これらを達成するため、バイトダンスはPICOに対して大量の経営資源を投入して支援した。その結果、PICOの従業員数は買収前の300人から2022年9月時点で2000人に急増。マーケティングに関しては、TikTokの中国版の「抖音(ドゥイン)」でVRコンテンツを使ったライブコマースを積極展開したほか、VRゴーグルやコンテンツを実際に試せる体験型ショップを各地に開設した。
にもかかわらず、PICOのVRゴーグルの実売台数は目標に遠く及ばなかった。ネット上で巨大なトラフィックを動員できるバイトダンスをもってしても、リアルな商売で成功できるとは限らないことが立証された格好だ。
長年のボトルネック解消せず
市場調査会社のIDCのデータによれば、中国市場における2023年上半期(1〜6月)のVRデバイス販売台数(出荷ベース)は約26万台と前年同期の半数以下に落ち込んだ。PICOはその間に約15万台を販売して6割近いトップシェアを獲得したものの、市場縮小の影響は避けられない。

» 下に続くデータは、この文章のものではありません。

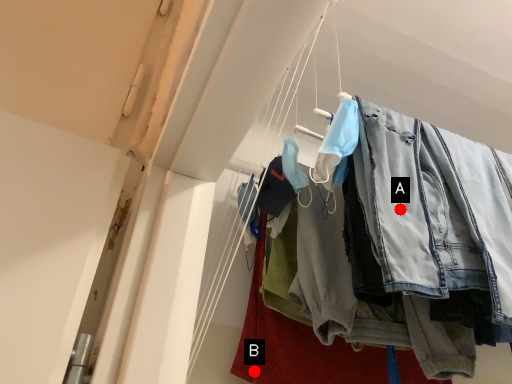 Question: Two points are circled on the image, labeled by A and B beside each circle. Which of the following is the closest to the observer?

Choices:
 (A) A is closer
 (B) B is closer

Answer: (A) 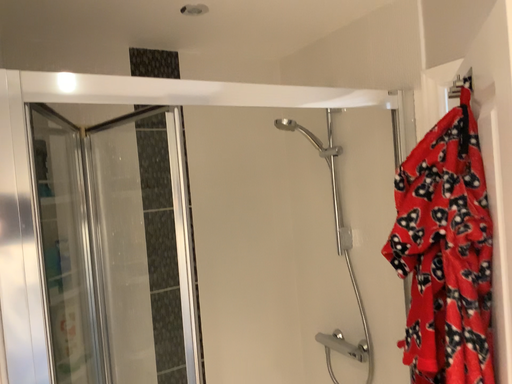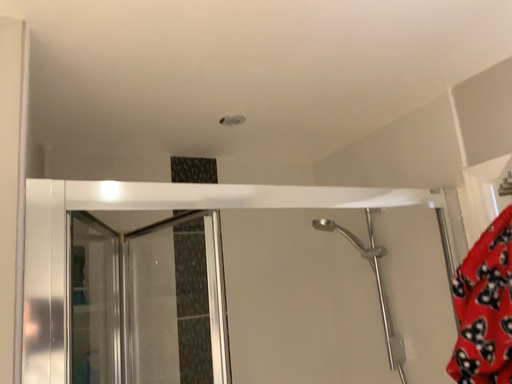 Question: Which way did the camera rotate in the video?

Choices:
 (A) rotated downward
 (B) rotated upward

Answer: (B) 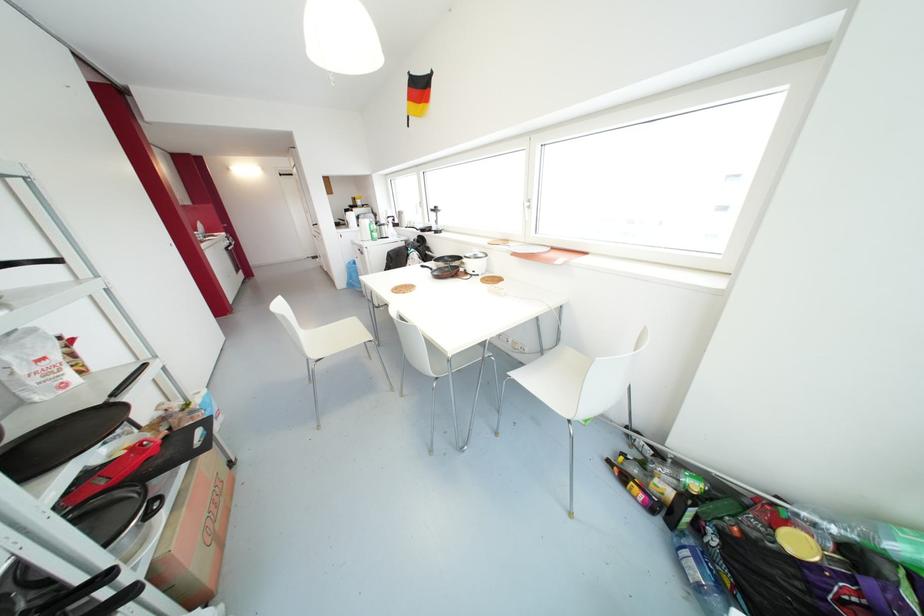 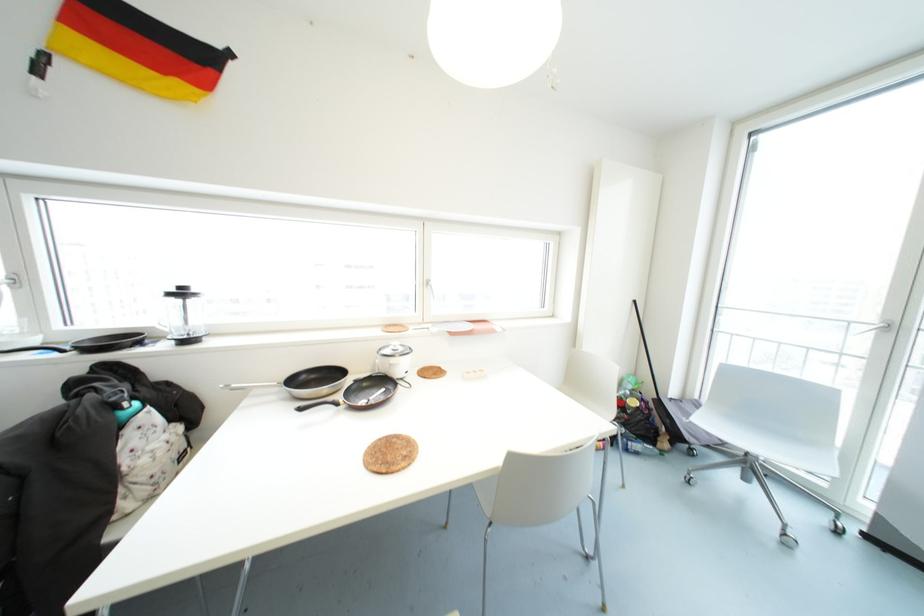 Find the pixel in the second image that matches the point at 506,240 in the first image.

(399, 325) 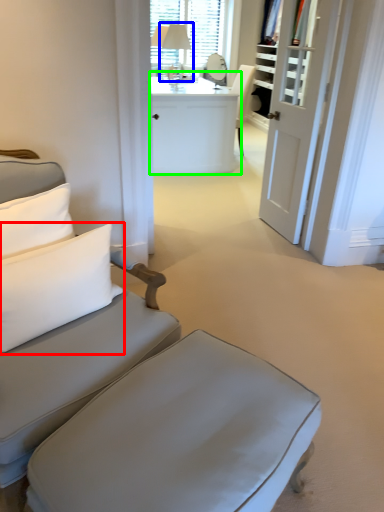 Question: Considering the real-world distances, which object is closest to pillow (highlighted by a red box)? table lamp (highlighted by a blue box) or desk (highlighted by a green box).

Choices:
 (A) table lamp
 (B) desk

Answer: (B)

中国のVR業界は過去に複数回の投資ブームを経験したが、長年のボトルネックがいまだに克服されていない。コンシューマー向けVR機器の価格の高さ、利用可能なコンテンツの少なさ、得られる体験と(VR酔いなどの)快適性のアンバランスなどだ。そのため効果的な用途が限定され、VRの商業的ポテンシャルが発揮されない状態が続いている。